KUR’AN, HİÇBİR KAVMİ VEYA ÜMMETİ TOPTAN KÖTÜLEMEZ

KUR’AN, HİÇBİR KAVMİ VEYA ÜMMETİ TOPTAN KÖTÜLEMEZ

KUR’AN, İNKÂRCILARI VE İKİYÜZLÜLERİ KÖTÜLER

 

Kur’an’a dayandıklarını iddia ederek, Yahudilerin ve Hıristiyanların tamamını suçlayanlar, her dönemde var olmuşlardır. Muhtemelen var olmaya devam edeceklerdir. Bu suçlamaları yapan insanlar, genelde tek bir ayete dayanırlar. Ayetten ne anladıklarını da yüz yıllardır yapılan bazı Kur’an tefsirlerine dayandırırlar.
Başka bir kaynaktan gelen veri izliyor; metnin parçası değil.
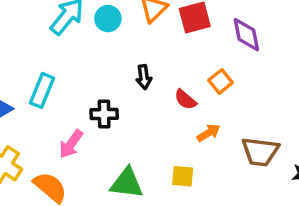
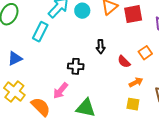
cyan rectangle: (42, 90) -> (40, 32), moved
pink arrow: (71, 144) -> (60, 91), moved
yellow square: (183, 176) -> (133, 104), moved

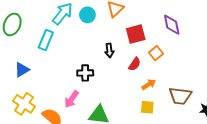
red square: (133, 14) -> (136, 34), moved
red semicircle: (124, 62) -> (135, 64), turned -96

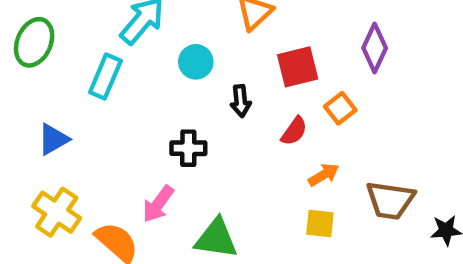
cyan circle: (87, 15) -> (196, 62), moved
purple diamond: (172, 25) -> (375, 48), turned 35

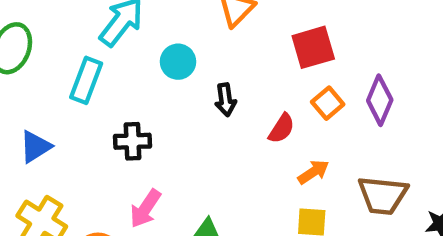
purple diamond: (375, 48) -> (380, 100), moved
red square: (298, 67) -> (313, 47), moved
black cross: (188, 148) -> (133, 141), moved

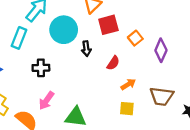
red square: (313, 47) -> (108, 25), moved
cyan circle: (178, 62) -> (64, 30), size x1.6
orange square: (328, 103) -> (135, 38), moved

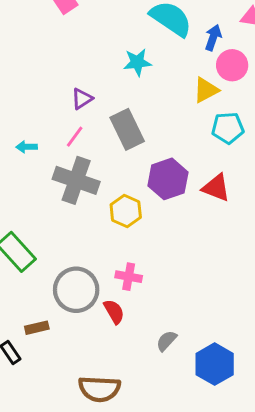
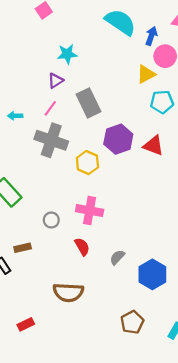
cyan star: (137, 62) -> (67, 54), moved
pink cross: (129, 277) -> (90, 210), size x1.4
gray circle: (76, 290) -> (51, 220), size x0.5
red semicircle: (114, 312) -> (82, 247), moved

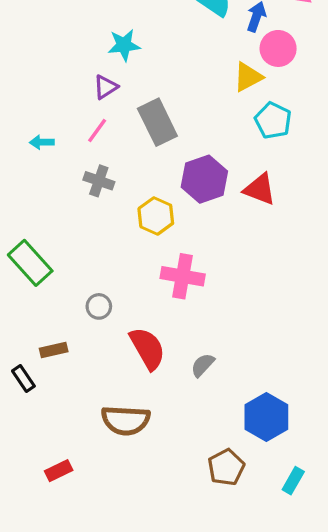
cyan pentagon: (162, 102) -> (273, 120), turned 30
gray cross: (51, 140) -> (99, 181), size x0.6
pink cross: (90, 210) -> (183, 276), moved
red semicircle: (82, 247) -> (147, 348), size x1.5
blue hexagon: (152, 274) -> (266, 417), moved

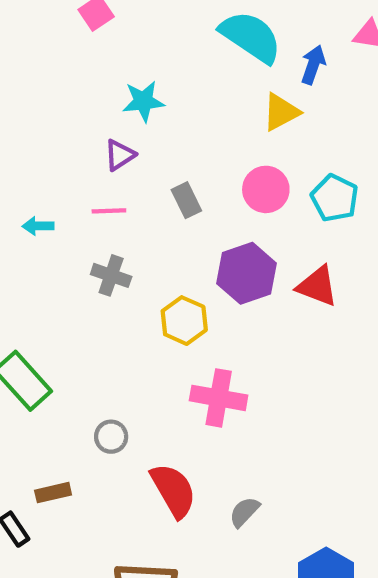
pink circle: (278, 48) -> (266, 189), moved
yellow triangle: (248, 77) -> (281, 112), moved
gray rectangle: (157, 122) -> (186, 200), size x0.6
pink line: (97, 131) -> (109, 211), turned 52

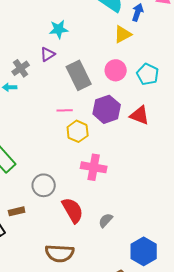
gray rectangle: (186, 200) -> (79, 75), size x1.8
pink line: (109, 211) -> (65, 110), moved
gray cross: (111, 275) -> (21, 68), moved, turned 36
gray circle: (111, 437) -> (44, 185), size x1.5

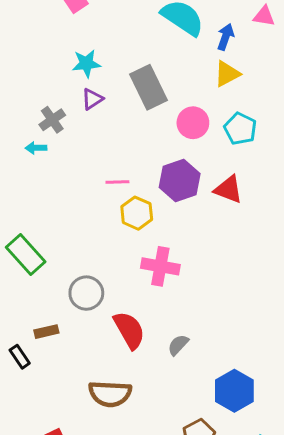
cyan star: (59, 29) -> (86, 64), moved
yellow triangle: (123, 34) -> (227, 74), moved
gray rectangle: (79, 75) -> (149, 87), moved

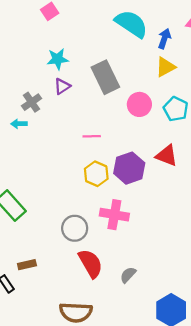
purple hexagon: (180, 180) -> (129, 168), moved
pink line: (117, 182) -> (92, 136), moved
gray circle: (86, 293) -> (75, 228), moved

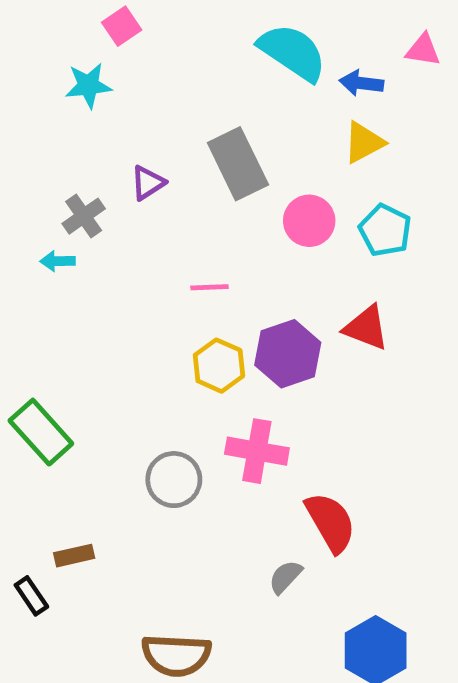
blue arrow: (164, 39) -> (361, 83), turned -102
cyan star: (58, 59) -> (88, 85), moved
red semicircle: (91, 263) -> (331, 522), moved

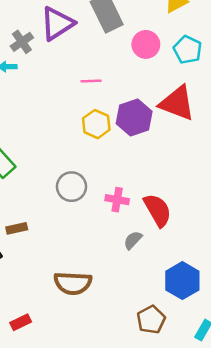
purple triangle: (148, 183) -> (57, 24), size x1.8
red triangle: (366, 328) -> (177, 103), size x1.4
pink cross: (257, 451) -> (117, 200), moved, size x0.7

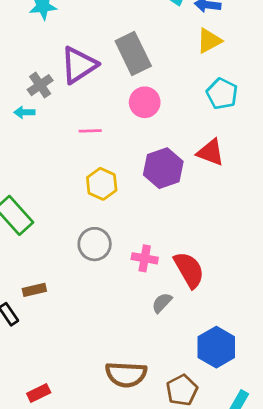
pink circle: (146, 44) -> (145, 102), moved
pink line: (91, 81) -> (90, 131), moved
red triangle: (177, 103) -> (211, 152), size x0.7
yellow hexagon: (96, 124) -> (102, 184), moved
brown semicircle: (73, 283) -> (126, 374), moved

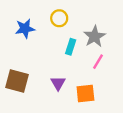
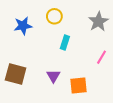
gray star: (95, 36) -> (98, 22), moved
pink line: (98, 62) -> (102, 57), moved

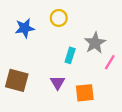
gray star: (98, 22) -> (95, 43), moved
cyan rectangle: (65, 43) -> (70, 55), moved

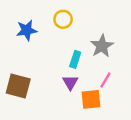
pink line: (110, 62) -> (106, 80), moved
purple triangle: (58, 83) -> (70, 82), moved

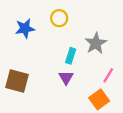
pink line: (106, 80) -> (108, 75), moved
orange square: (91, 99) -> (99, 99), moved, turned -30

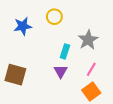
pink line: (108, 75) -> (91, 69), moved

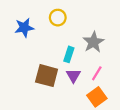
purple triangle: (61, 71) -> (73, 76), moved
brown square: (15, 75) -> (47, 76), moved

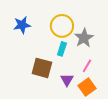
yellow circle: (58, 18) -> (62, 26), moved, size x1.5
purple triangle: (73, 76) -> (67, 80), moved

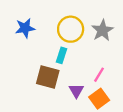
gray star: (84, 38) -> (102, 30), moved
cyan rectangle: (62, 49) -> (61, 55), moved

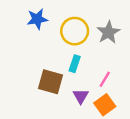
blue star: (25, 28) -> (37, 19), moved
cyan rectangle: (61, 55) -> (75, 64), moved

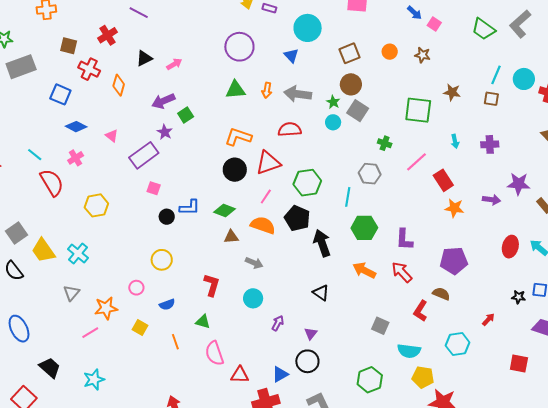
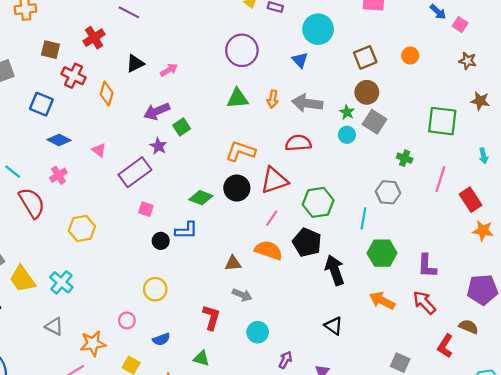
brown star: (422, 55) -> (468, 61), moved
pink line: (416, 162) -> (440, 179), turned -30
green diamond: (224, 210) -> (201, 198), moved
gray arrow: (254, 263) -> (242, 295), moved
gray triangle: (71, 293) -> (54, 326), turned -42

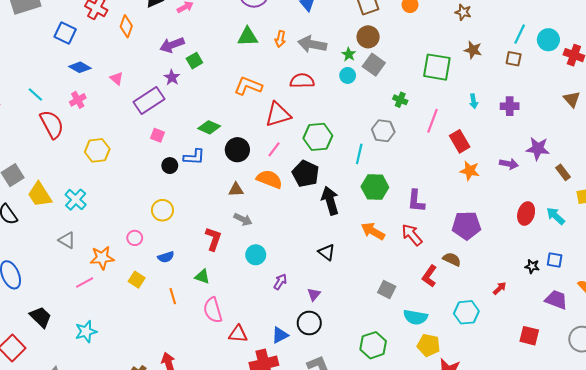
black circle: (237, 188) -> (237, 150), moved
Yani böyle düşünenler, sanki birbirlerinin kopyacısıdırlar.

Okudukları ayetin tercümesinin Kur’an’ın özüne ters olup olmadığını bile sorgulamazlar. Kur’an’ı yorumlamanın zorlukları hakkında bu sitede yayınladığımız “Kur’an Yorumlama Yöntemleri Üzerine Düşünceler” adlı makalemizde fikirlerimizi aktardık. Yine bir başka makalemiz olan “Kur’an’da Çelişkili İfadeler Var mıdır” isimli yazımızda çeşitli örnekler verdikten sonra, kanaatimizi şu şekilde ifade ettik: “Görüldüğü gibi, Kur’an ayetlerinde çelişki yoktur. Ayetlerin anlamlarıyla ilgili olarak yapılan irdeleme ve inceleme hatası vardır.”
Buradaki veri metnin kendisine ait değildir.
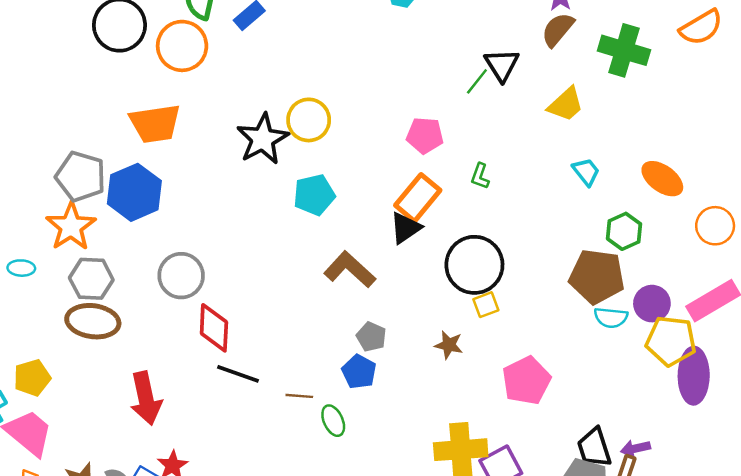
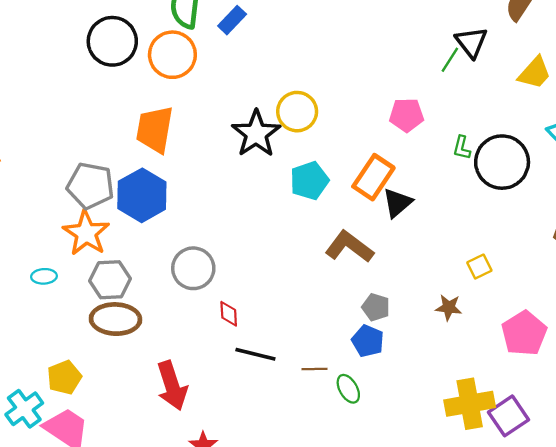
orange trapezoid: (155, 124) -> (155, 129), turned 114
orange rectangle: (418, 198) -> (373, 177), moved
black circle: (474, 265) -> (502, 162), moved
red diamond: (214, 328) -> (229, 314), size x0.6

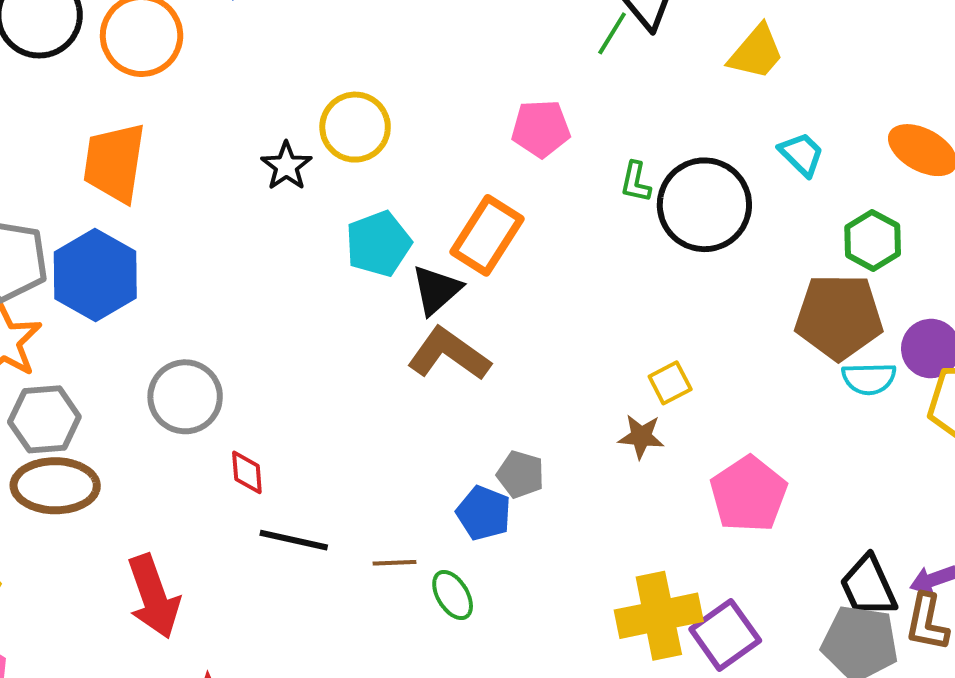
black star: (256, 134) -> (286, 166), size x0.6
black triangle: (397, 203) -> (436, 290), moved
gray pentagon: (376, 307) -> (520, 474), moved
brown star: (449, 307) -> (641, 437), moved

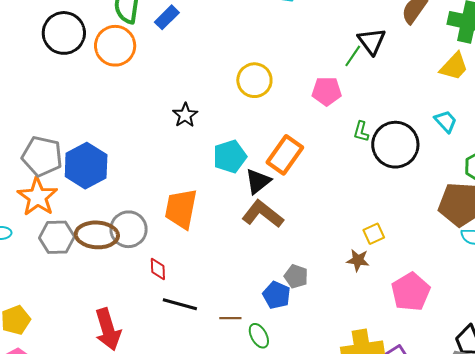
yellow trapezoid: (756, 52) -> (454, 66), moved
yellow circle: (355, 127) -> (254, 80), moved
pink pentagon: (541, 129) -> (327, 91), moved
orange trapezoid: (114, 163) -> (181, 209), moved
brown ellipse: (55, 486) -> (97, 235), moved

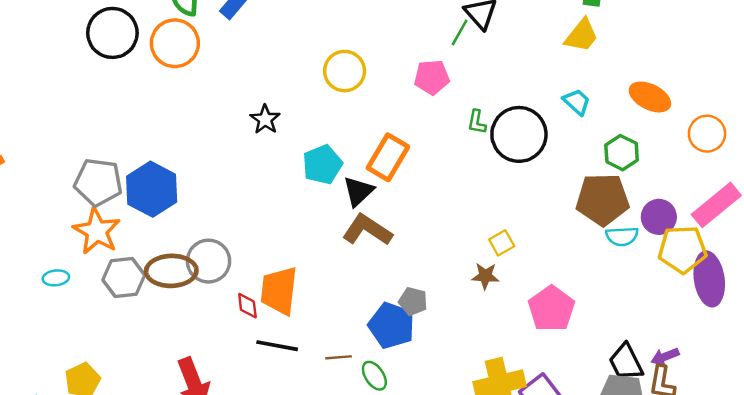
orange trapezoid: (181, 209) -> (279, 291), moved
blue pentagon: (277, 295) -> (392, 325), size x1.4

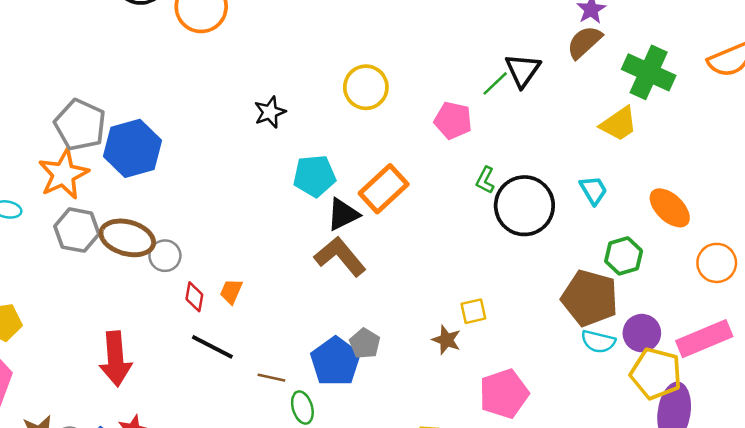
gray circle: (208, 261) -> (165, 256), moved, size x0.7
orange trapezoid: (279, 291) -> (231, 291), size x0.5

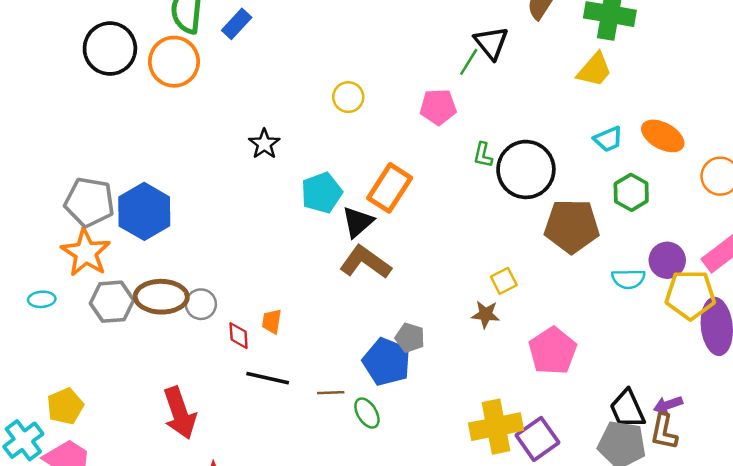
yellow circle: (366, 87) -> (348, 97), size x0.7
cyan trapezoid: (593, 190) -> (608, 139), moved, turned 112
brown pentagon: (590, 298) -> (572, 226), moved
Hâlbuki başka gurupları toptan suçlayan bu insanlar, Kur’an’da aynı konuda çok farklı ifadeler içeren ayetleri de görüyorlar. Ama niye birbirine zıt olan ayetler var diye sorgulamıyorlar. Sorgulasalar, hatanın kendilerinde olduğunu anlayacaklar.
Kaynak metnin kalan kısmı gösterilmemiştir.